You can get there. Just recognize for yourself what you've accomplished and know that is the end in and of itself. Not your husbands reaction to it.

[–]Kittenkajira0 points1 point  (0 children) | Copy Link

These questions you've asked about seeking approval would make a good advice post. :)

[–]tintedlipbalm0 points1 point  (0 children) | Copy Link

This is about character values, essentially. It's natural to want approval to an extent, and especially that of your husband, but let's also remember virtue is often its own reward. I am often pleased to have done something a certain way because of the knowledge that I did it right, regardless of praise. Of course, a balance is needed, and no one can go their whole life receiving absolutely no positive feedback, but we also have to be wary of transactional thinking.

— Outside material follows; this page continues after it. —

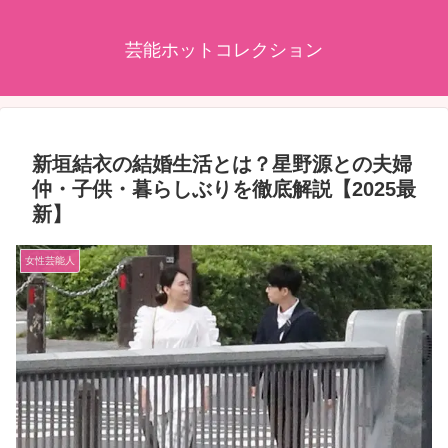
芸能ホットコレクション
新垣結衣の結婚生活とは？星野源との夫婦
仲・子供・暮らしぶりを徹底解説【2025最
新】
女性芸能人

but am very guilty of chiming in or signaling if it is a conviction/plan I've already got

Can you elaborate on this? I'm not sure I understand. I have some vague knowledge of your situation and I remember you've been told you tend to do covert contracts.

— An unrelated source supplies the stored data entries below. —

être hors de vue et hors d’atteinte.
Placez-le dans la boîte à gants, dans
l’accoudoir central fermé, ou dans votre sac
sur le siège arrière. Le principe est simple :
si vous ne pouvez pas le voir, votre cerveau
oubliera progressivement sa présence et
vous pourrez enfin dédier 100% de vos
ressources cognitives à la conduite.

[–][deleted] 1 point2 points  (0 children) | Copy Link

I totally love this and agree. I am no longer an advocate of victim thinking where people say "why did this happen to me?" or "i'm gonna wait and see what happens" as if you do not have an active role in your own life and experiences. To be happy takes initiative and action. I WANT to be happy. I AM happy. I WILL be happy. It's something we have to make happen for ourselves.

I realized this with my interpersonal relationships. Those who do not make my happy, actively, why keep them around? Saying "I wish they would leave me alone" is weak. You have to remove them from your life if you want any peace.

Or with boyfriends/SOs/husbands. If you have a crappy relationship and you want it to better, you have to put the onus on you to make it better. No one else can. You can only control you.

Thank you for the quickie post! :D

You can kill a man, but you can't kill an idea.